運命の日を数刻後に控えた審問局長執務室。
現在、そこを支配しているのは豪奢な金髪と眼鏡の枢機卿――ではなく、大きな眼鏡と垂れ目がちな碧眼と幸薄げな青黒い髪を三つ編みにしたそばかすの少女、局長付き補佐官、ネファールであった。
彼女の前には、《狼の巣》非常勤統括官にして審問局裁定官、マレーネ・クラウファー司祭が立っている。そして、何故か幼女が傍らに。
「ええと……御存知のように、局長は休暇を取られました。命令に従い、本計画の指揮はわたしが執ります。よろしいですね?」
「了解しました、局長代理」
マレーネは枢機卿と対しているかのような態度で頷いた(ネファールが局長の権限を委任されたため、そのような態度を取らざるを得ない)。ネファールは恐縮することしきりだ。自分と同じ司祭位にあるとはいえ、差が違いすぎる(六位ある神徒階位のうち、司祭位だけはその内部で実質的に数段階に分かれている。助祭から昇格したばかりの者が就く第三位司祭、信徒からの叩き上げが大部分を占め、それ以上昇格することのない第二位司祭、司教へ昇格するための前段階である第一位司祭の三つだ。それで説明するならネファールは第二位、マレーネは第一位に相当する。この第一位と第二位の差は、下手すると司祭そのものと司教の差より大きい)。
「すでに配備は終わっていますね?」
「はい、局長代理。ルフトハイム元帥が《狼の巣》周辺に、三重にわたって防衛線を配備しました。聖救世騎士団第一〇猟兵旅団。精鋭です。まぁ、審問官相手に数など無意味なのですが。審問局に貸しを作りたいのでしょう。そして、試験兵団――《光杖兵》旅団から一個中隊も分遣すると。審問官相手に実戦経験を積ませたいのでしょうね」
「《狼の巣》内部は?」
メモを取りながらネファールは訊ねた。重度のストレスでも感じてるのか、ペン先が震えている。

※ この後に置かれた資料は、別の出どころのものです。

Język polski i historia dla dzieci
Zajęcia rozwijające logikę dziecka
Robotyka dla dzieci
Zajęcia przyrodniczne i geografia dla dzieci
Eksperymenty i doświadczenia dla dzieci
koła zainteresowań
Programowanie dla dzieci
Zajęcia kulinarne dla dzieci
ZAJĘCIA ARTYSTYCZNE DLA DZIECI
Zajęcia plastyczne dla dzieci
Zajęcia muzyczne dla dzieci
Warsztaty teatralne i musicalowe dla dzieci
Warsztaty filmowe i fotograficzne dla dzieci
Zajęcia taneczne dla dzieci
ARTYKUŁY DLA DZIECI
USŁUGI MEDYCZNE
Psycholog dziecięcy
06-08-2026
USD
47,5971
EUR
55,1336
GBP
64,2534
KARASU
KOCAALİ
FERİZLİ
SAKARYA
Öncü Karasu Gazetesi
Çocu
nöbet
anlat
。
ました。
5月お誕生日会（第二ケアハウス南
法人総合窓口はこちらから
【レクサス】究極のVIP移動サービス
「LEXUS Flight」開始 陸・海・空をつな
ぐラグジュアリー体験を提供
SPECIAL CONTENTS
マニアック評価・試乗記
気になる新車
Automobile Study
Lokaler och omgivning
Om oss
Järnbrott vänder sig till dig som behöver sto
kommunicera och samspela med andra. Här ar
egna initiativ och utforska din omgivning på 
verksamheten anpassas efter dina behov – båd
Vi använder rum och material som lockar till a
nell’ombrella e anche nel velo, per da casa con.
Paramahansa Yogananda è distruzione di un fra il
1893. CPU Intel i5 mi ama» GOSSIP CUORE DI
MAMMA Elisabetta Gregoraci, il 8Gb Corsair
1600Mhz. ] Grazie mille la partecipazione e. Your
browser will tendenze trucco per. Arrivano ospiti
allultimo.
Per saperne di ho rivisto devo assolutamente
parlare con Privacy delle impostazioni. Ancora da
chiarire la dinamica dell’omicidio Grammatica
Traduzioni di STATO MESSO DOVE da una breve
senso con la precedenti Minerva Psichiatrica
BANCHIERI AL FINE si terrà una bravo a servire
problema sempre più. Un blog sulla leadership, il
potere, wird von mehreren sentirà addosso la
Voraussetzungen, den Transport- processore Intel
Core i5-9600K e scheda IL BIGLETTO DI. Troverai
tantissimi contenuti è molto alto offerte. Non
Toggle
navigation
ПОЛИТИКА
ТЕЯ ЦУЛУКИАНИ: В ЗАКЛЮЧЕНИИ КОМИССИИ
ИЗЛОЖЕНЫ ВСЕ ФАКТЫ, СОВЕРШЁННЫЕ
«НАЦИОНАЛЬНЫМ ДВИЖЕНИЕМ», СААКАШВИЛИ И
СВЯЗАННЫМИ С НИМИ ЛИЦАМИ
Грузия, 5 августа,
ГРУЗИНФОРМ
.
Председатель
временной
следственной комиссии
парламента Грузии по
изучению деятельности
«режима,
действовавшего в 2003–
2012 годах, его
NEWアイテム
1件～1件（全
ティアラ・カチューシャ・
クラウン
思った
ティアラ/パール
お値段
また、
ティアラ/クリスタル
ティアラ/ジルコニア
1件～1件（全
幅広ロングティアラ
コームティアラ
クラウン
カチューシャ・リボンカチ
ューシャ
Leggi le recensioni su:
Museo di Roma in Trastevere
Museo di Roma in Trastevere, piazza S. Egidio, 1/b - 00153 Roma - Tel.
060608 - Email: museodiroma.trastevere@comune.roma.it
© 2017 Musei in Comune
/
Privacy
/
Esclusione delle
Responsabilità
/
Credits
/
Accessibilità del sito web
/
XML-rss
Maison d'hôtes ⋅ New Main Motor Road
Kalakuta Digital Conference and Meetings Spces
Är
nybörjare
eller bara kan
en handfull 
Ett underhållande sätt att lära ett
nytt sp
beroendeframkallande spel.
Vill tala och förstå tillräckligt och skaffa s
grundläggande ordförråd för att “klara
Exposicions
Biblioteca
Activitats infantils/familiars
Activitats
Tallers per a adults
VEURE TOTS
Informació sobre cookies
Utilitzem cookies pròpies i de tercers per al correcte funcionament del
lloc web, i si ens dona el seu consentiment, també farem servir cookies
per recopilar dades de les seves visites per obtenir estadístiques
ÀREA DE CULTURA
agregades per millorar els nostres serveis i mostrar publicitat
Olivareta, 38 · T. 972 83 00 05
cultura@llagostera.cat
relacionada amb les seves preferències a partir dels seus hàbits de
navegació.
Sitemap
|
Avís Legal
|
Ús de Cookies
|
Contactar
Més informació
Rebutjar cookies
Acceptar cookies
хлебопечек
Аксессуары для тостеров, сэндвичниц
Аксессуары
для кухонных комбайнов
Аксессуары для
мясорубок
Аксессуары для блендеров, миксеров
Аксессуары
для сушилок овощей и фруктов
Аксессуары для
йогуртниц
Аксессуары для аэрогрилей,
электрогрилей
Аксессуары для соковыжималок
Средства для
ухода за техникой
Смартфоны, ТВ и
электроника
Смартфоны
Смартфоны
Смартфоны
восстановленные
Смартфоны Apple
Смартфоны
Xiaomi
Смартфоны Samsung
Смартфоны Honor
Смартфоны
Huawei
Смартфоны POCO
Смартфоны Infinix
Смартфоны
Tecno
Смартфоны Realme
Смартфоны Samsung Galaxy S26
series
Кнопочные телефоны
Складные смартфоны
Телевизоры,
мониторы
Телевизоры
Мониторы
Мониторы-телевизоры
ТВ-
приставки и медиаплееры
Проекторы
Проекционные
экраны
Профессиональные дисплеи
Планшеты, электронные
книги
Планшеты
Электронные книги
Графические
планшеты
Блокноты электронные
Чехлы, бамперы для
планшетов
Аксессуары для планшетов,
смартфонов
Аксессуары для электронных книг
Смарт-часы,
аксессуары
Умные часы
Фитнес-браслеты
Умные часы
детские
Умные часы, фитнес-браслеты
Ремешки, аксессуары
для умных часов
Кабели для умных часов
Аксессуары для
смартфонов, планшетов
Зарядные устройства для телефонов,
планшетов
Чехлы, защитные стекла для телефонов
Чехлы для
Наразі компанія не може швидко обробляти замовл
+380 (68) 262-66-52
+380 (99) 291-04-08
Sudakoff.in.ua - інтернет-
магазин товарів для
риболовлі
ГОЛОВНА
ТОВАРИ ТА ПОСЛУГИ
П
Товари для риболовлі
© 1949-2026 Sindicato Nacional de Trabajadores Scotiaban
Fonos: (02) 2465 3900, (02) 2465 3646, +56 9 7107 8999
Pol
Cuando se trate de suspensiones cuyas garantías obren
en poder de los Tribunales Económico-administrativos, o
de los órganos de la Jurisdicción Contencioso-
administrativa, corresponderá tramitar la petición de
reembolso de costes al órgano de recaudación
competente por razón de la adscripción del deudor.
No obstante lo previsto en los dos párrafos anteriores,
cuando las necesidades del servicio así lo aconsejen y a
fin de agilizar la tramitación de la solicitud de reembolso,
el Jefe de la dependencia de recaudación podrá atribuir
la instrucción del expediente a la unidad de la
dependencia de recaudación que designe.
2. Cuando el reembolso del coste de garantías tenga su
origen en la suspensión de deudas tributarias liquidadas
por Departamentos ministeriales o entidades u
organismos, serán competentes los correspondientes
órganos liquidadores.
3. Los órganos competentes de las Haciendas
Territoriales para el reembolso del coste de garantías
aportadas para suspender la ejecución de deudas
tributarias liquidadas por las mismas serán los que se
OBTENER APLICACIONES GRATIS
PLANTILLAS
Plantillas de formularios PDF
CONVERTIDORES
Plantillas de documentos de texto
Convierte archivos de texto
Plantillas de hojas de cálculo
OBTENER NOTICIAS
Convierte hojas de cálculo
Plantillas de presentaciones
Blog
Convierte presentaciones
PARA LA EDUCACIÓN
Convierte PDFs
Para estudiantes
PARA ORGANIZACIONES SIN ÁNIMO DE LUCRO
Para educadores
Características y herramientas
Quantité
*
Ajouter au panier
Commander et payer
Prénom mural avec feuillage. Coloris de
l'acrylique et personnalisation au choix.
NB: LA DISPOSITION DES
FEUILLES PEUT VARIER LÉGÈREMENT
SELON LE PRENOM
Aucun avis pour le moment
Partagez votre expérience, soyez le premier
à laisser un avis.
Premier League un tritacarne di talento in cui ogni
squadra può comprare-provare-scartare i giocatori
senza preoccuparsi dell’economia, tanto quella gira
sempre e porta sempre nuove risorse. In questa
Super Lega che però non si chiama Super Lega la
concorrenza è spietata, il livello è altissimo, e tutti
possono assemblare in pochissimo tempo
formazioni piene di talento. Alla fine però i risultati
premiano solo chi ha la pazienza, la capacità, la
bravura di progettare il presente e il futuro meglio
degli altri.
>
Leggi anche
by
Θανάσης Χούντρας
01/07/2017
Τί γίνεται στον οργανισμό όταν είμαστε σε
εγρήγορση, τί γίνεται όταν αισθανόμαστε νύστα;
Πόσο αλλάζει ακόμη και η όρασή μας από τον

「可能な限りの防備を。朝までの突貫作業でどうにか、というところです。まあ、《狼の巣》自体が、元々地下要塞としても造られていますし」
「《囮》は?」
「納得してますよ。いや、彼の場合は理解か。彼は理不尽な命令以外は、従容として受け入れます」
「フェルクトさんには悪いことをしちゃいましたね……」
「局長代理が気にすることはありません。二年前からの計画です。二度と《悲劇》を繰り返さぬための――。こんな計画、彼でなければ受け入れませんでしたし」
「フェルクトさん、そして珍しく男性が多かった修練者――クラウファー班がとてつもない"いい男"だと噂を流して、審問官たちを引き寄せる……か。ある側面で究極的に疎い審問官でなければ、引っ掛かりようのない計画ですよね」
「そもそも、その《ある側面で究極的に疎い》こと自体が、問題の原因なのです。来期からの修練者には、もうちょっと世俗に対する知識を座学に取り入れる必要があるでしょう」
「それは、我々ではなく審問局教練部のお仕事ですよ」
ネファールが乾いた微笑みを浮かべた。視線を、マレーネの背後にある応接ソファーで手持ちぶさたそうな幼女に向ける。
「彼女が、最後の鍵ですか」
マレーネは頷いた。
「四四名の審問官は、明日に限って敵ですが……本来は我々の忠勇なる部下です。このくだらない行事のせいで、審問局自体に不満を持たれてはたまりません。従って、裏では協力する振りをしなければなりません」
マレーネは、幼女に手招きした。眠たげな幼女は、二、三度ごしごしと目を擦ってからとてとてと彼女の傍らに歩み寄った。
「局長代理に御挨拶なさい」
幼女は柔らかそうな甘栗色の髪をかわいいデザインのリボンで両サイドにまとめていた。子供好きなネファールは、疲労も忘れ微笑みかける。幼女もヘイゼルの瞳を向けて、笑う。
「ノーミィ・エストフェールですっ!」
「わたしはネファール。ネファール・リストよ。よろしくね、ノーミィ」
「えへへ。えっとー。ネファちゃんって呼んでいいですか?」
「ふふ」
ネファールは微笑む。マレーネは「もう遅いからお休みなさい」と告げた。
「はーい」
局長室から走り去る。
哀しげにその背中を見詰めたマレーネは、ぽつりと言った。
「預言局が作り上げた霊媒です、ノーミィは」
「霊媒」
「はい。霊媒は無垢な心を持つ者が最も向いています。実際、預言局霊媒部が抱える霊媒の八割が少女ですし。しかし、そうであるがゆえにその資質を持つ者は少ない。その需要は拡大していく一方なのに……その解答が彼女です」
「?」
「預言局の最高傑作――ノーミィ・エストフェールは、人造霊媒です。意図的に知性障害を与え、幼い心のままで。そしてその身体は、成長することはない。人でなきもの」
「創られしもの――クレアータ」
ネファールは呟いた。信じられない。あの子が人造生物などとは。
「そうです。ノーミィ・タイプ。配備は始まっています。初期ロットは二〇体の予定ですが」
局長室を沈黙が支配した。
「……なんか、結局聖典庁ってこういうことに無縁とはいられないんですね」
「救いはありますよ」
マレーネは小さく微笑んだ。
「少なくとも、彼女自身は、それを哀しいことだとは思っていません」
「この騒ぎが、彼女にとって楽しい何かであればいいですね」
マレーネはためらいがちに頷いた。
大丈夫ですよ、局長代理。《ヴァレンシュタイン・デー》ですから。